§ PROMPT
Please write out exactly the lines that begin at the line containing "See the attached" and run to the end of the records.
*** Opening INPUT FOR THIS TASK ***
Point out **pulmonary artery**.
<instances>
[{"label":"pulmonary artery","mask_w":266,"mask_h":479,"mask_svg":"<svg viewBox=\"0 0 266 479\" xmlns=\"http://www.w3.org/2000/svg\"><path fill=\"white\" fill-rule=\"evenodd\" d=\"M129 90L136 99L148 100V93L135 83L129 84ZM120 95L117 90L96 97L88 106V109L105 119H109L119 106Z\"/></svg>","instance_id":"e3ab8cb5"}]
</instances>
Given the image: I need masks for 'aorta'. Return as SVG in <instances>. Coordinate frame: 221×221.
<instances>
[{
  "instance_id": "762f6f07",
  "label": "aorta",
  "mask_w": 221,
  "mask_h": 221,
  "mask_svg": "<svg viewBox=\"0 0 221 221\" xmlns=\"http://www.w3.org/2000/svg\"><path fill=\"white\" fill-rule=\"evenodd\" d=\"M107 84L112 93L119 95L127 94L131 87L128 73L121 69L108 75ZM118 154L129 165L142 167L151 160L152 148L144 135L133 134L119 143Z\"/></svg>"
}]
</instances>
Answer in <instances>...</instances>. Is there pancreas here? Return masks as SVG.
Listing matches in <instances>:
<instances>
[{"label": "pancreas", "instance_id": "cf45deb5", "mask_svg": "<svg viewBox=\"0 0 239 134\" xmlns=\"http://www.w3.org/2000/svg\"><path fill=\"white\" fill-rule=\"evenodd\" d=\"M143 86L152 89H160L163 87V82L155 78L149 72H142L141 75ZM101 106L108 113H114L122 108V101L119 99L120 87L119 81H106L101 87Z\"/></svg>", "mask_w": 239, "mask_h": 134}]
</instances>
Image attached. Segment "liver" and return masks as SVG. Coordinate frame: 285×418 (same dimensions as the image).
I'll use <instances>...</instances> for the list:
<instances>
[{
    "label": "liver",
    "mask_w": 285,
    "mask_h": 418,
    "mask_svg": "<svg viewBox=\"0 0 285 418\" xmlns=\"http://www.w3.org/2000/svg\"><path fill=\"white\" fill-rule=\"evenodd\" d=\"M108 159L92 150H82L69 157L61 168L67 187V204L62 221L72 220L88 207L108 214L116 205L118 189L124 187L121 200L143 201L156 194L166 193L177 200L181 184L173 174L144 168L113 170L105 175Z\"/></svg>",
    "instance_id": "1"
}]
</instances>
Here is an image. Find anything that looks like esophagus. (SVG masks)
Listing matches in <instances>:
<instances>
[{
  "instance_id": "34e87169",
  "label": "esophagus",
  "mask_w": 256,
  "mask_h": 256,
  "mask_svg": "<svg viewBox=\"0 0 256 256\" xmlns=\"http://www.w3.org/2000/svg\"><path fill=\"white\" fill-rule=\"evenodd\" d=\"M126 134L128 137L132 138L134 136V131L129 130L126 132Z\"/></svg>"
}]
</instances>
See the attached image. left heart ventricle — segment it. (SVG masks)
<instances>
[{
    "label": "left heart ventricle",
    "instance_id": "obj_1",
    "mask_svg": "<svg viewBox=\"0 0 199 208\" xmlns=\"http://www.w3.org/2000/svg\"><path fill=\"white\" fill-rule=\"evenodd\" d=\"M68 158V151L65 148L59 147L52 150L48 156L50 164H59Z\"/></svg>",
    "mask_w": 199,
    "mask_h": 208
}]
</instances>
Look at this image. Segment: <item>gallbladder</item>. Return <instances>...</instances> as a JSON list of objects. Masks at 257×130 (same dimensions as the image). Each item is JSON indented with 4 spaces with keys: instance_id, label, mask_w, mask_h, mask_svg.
*** Closing INPUT FOR THIS TASK ***
§ SOLUTION FOR THIS PROBLEM
See the attached image. left heart ventricle — segment it. (SVG masks)
<instances>
[{
    "label": "left heart ventricle",
    "instance_id": "obj_1",
    "mask_svg": "<svg viewBox=\"0 0 199 208\" xmlns=\"http://www.w3.org/2000/svg\"><path fill=\"white\" fill-rule=\"evenodd\" d=\"M68 158V151L65 148L59 147L52 150L48 156L50 164H59Z\"/></svg>",
    "mask_w": 199,
    "mask_h": 208
}]
</instances>
Look at this image. Segment: <item>gallbladder</item>. Return <instances>...</instances> as a JSON list of objects. Masks at 257×130 (same dimensions as the image). Each item is JSON indented with 4 spaces with keys: instance_id, label, mask_w, mask_h, mask_svg.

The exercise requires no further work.